All’Hotel Normandie di Trinidad, Walcott trascorre il Capodanno del 1980. La sua vita è a un punto di svolta: sta per compiere cinquant’anni, ha appena divorziato dalla seconda moglie, si prepara a sottrarsi al clima politico oppressivo emigrando negli USA. L’esilio assume qui dunque doppia valenza, privata e pubblica. La confortevole piscina dell’hotel si trasforma nella riva del Mar Nero, estranea e ostile nella fredda alba del Capodanno; nella seconda parte del poema il riferimento si fa ancora più scoperto e Ovidio, tornato sulla terra, dialoga con Walcott, di cui ci appare come una specie di alter-ego.

Un cenno infine a due altri premi Nobel per la letteratura.

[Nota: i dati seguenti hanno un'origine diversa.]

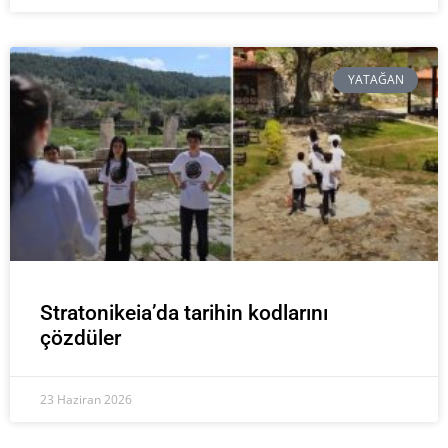
YATAĞAN
Stratonikeia’da tarihin kodlarını
çözdüler
23 Haziran 2026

Seamus Heaney, irlandese, Nobel nel 1995, paragona all’esilio di Ovidio la propria scelta di trasferirsi nel piccolo centro di Wicklow (sulla costa a sud di Dublino): questa esperienza si deposita nella poesia Exposure (1975), aperta in modo programmatico da una strofa dedicata al deprimente e gelido inverno di quella località. Bob Dylan, Nobel nel 2016, riprende le elegie di Tomi in vari punti dell’album Modern Times (2006): in particolare la traccia 10, Ain’t talking, non a caso l’ultima dell’album, riecheggia l’ultimo libro dei Tristia, costruendo un protagonista vecchio, stanco, e che si colloca “alla fine del mondo”. L’Ovidio relegato diventa così un “doppio” per il cantautore sessantacinquenne, che ha scelto un’esistenza in quasi totale isolamento.

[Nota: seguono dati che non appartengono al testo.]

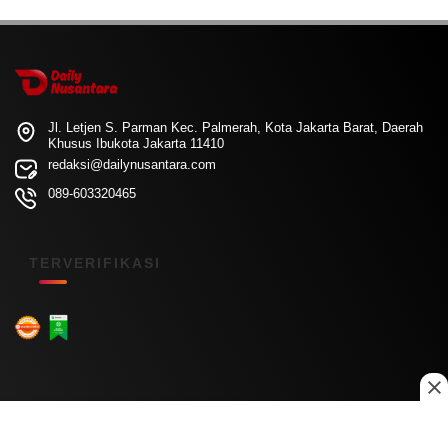
Jl. Letjen S. Parman Kec. Palmerah, Kota Jakarta Barat, Daerah
Khusus Ibukota Jakarta 11410
redaksi@dailynusantara.com
089-603320465
TERVERIFIKASI
Menu Kanal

La dimensione di natura prevalentemente interiore della poesia di Tomi fa sì che la vicenda e la figura dell’Ovidio dell’esilio possano senza forzature andare a rappresentare in qualsiasi epoca la figura dell’intellettuale sia in quanto effettivamente esiliato o confinato, sia in quanto straniero nella sua stessa patria o rispetto al mondo intero. Negli autori contemporanei citati sono presenti tutte queste varianti, declinate in rapporto tanto al il testo delle elegie che al “personaggio” Ovidio, visto come interlocutore e come alter-ego. La condizione di esilio riveste per i poeti del Novecento anche una valenza civile e politica: la loro poesia ha l’ambizione di capire il mondo e non si accontenta di dar voce al malessere di un individuo. Il solo Dylan riduce gli echi ovidiani a espressione frammentata di disagio personale, testimoniando in ogni caso l’enorme fortuna dell’Ovidio di Tomi e il persistente fascino del mito dell’esilio.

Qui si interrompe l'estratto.